Soundbite of the week: Drawing battle lines
You may recall the US Office of Foreign Assets Control imposing sanctions on crypto mixing service Tornado Cash, alleging the platform helped launder billions of dollars worth of illicit funds linked to North Korea-backed criminal hackers.
Roman Storm, one of the developers behind the service, also faces a criminal trial to answer charges of money laundering and the violation of sanctions rules. He has pleaded not guilty.
Now he is seeking crowdfunding to pay for his defence.
Folks, I need your help. Whether you’re a passionate developer like me involved with Web 3, or you just care about software and privacy, this legal battle will affect you, so please help contribute to my legal defence because this case will set a major precedent for years to come.”
Data Mining: Ether falls with bitcoin
Bitcoin went on a four-month surge on expectations that the SEC would finally approve exchange traded funds. The second-largest cryptocurrency, ether, is also on the same regulatory journey — but its price isn’t enjoying the same boost.

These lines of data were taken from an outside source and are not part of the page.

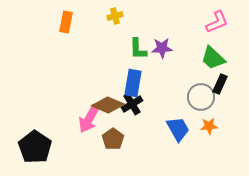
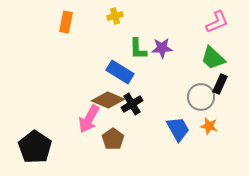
blue rectangle: moved 13 px left, 11 px up; rotated 68 degrees counterclockwise
brown diamond: moved 5 px up
orange star: rotated 18 degrees clockwise
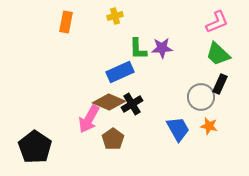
green trapezoid: moved 5 px right, 4 px up
blue rectangle: rotated 56 degrees counterclockwise
brown diamond: moved 1 px right, 2 px down
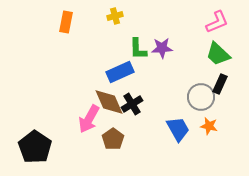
brown diamond: rotated 44 degrees clockwise
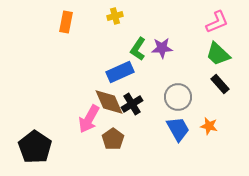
green L-shape: rotated 35 degrees clockwise
black rectangle: rotated 66 degrees counterclockwise
gray circle: moved 23 px left
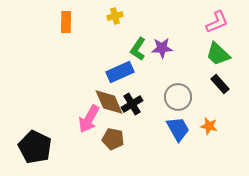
orange rectangle: rotated 10 degrees counterclockwise
brown pentagon: rotated 25 degrees counterclockwise
black pentagon: rotated 8 degrees counterclockwise
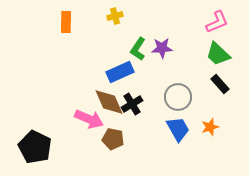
pink arrow: rotated 96 degrees counterclockwise
orange star: moved 1 px right, 1 px down; rotated 30 degrees counterclockwise
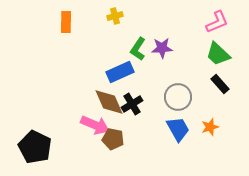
pink arrow: moved 6 px right, 6 px down
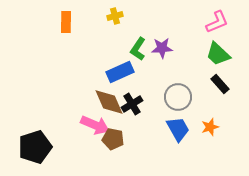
black pentagon: rotated 28 degrees clockwise
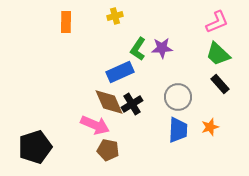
blue trapezoid: moved 1 px down; rotated 32 degrees clockwise
brown pentagon: moved 5 px left, 11 px down
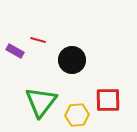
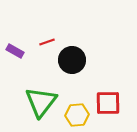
red line: moved 9 px right, 2 px down; rotated 35 degrees counterclockwise
red square: moved 3 px down
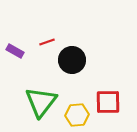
red square: moved 1 px up
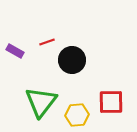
red square: moved 3 px right
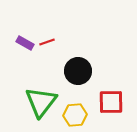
purple rectangle: moved 10 px right, 8 px up
black circle: moved 6 px right, 11 px down
yellow hexagon: moved 2 px left
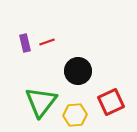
purple rectangle: rotated 48 degrees clockwise
red square: rotated 24 degrees counterclockwise
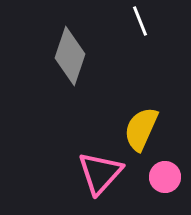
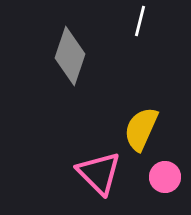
white line: rotated 36 degrees clockwise
pink triangle: moved 1 px left; rotated 27 degrees counterclockwise
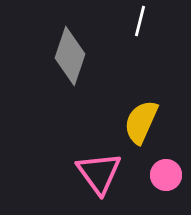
yellow semicircle: moved 7 px up
pink triangle: rotated 9 degrees clockwise
pink circle: moved 1 px right, 2 px up
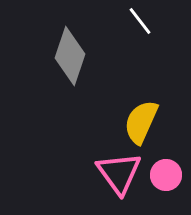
white line: rotated 52 degrees counterclockwise
pink triangle: moved 20 px right
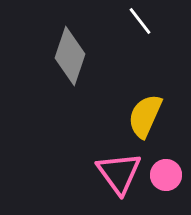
yellow semicircle: moved 4 px right, 6 px up
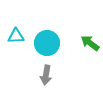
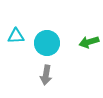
green arrow: moved 1 px left, 1 px up; rotated 54 degrees counterclockwise
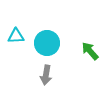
green arrow: moved 1 px right, 9 px down; rotated 66 degrees clockwise
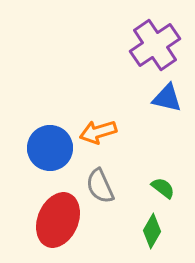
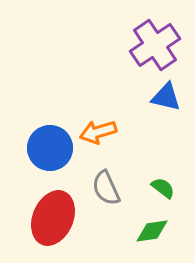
blue triangle: moved 1 px left, 1 px up
gray semicircle: moved 6 px right, 2 px down
red ellipse: moved 5 px left, 2 px up
green diamond: rotated 52 degrees clockwise
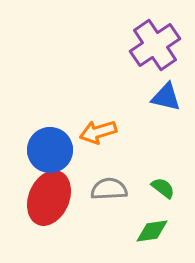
blue circle: moved 2 px down
gray semicircle: moved 3 px right, 1 px down; rotated 111 degrees clockwise
red ellipse: moved 4 px left, 20 px up
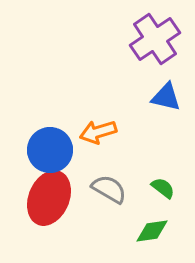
purple cross: moved 6 px up
gray semicircle: rotated 33 degrees clockwise
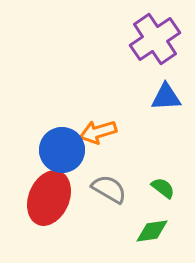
blue triangle: rotated 16 degrees counterclockwise
blue circle: moved 12 px right
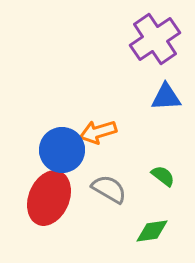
green semicircle: moved 12 px up
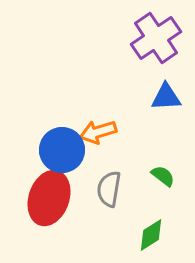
purple cross: moved 1 px right, 1 px up
gray semicircle: rotated 111 degrees counterclockwise
red ellipse: rotated 4 degrees counterclockwise
green diamond: moved 1 px left, 4 px down; rotated 24 degrees counterclockwise
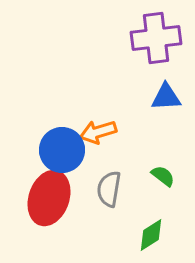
purple cross: rotated 27 degrees clockwise
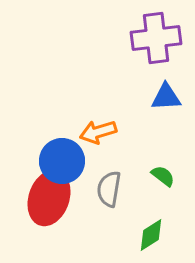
blue circle: moved 11 px down
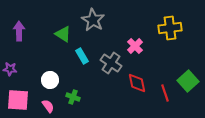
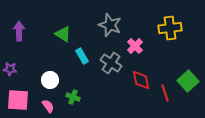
gray star: moved 17 px right, 5 px down; rotated 10 degrees counterclockwise
red diamond: moved 4 px right, 3 px up
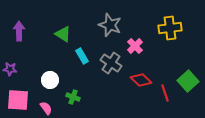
red diamond: rotated 35 degrees counterclockwise
pink semicircle: moved 2 px left, 2 px down
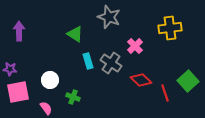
gray star: moved 1 px left, 8 px up
green triangle: moved 12 px right
cyan rectangle: moved 6 px right, 5 px down; rotated 14 degrees clockwise
pink square: moved 8 px up; rotated 15 degrees counterclockwise
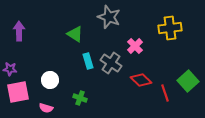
green cross: moved 7 px right, 1 px down
pink semicircle: rotated 144 degrees clockwise
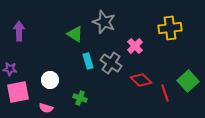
gray star: moved 5 px left, 5 px down
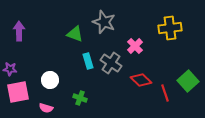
green triangle: rotated 12 degrees counterclockwise
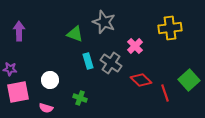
green square: moved 1 px right, 1 px up
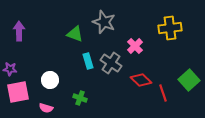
red line: moved 2 px left
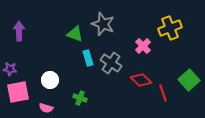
gray star: moved 1 px left, 2 px down
yellow cross: rotated 15 degrees counterclockwise
pink cross: moved 8 px right
cyan rectangle: moved 3 px up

Like bitcoin, it has dropped since the SEC approved the first spot crypto exchange traded funds. This week the SEC pushed back the date for approval of an ether ETF again but there’s still several months to go before the regulator runs out of road and has to make a decision.
But the market seems to have learned an important lesson: the approval of an exchange traded fund doesn’t necessarily mean the price of the underlying asset is going to fly. Who knew?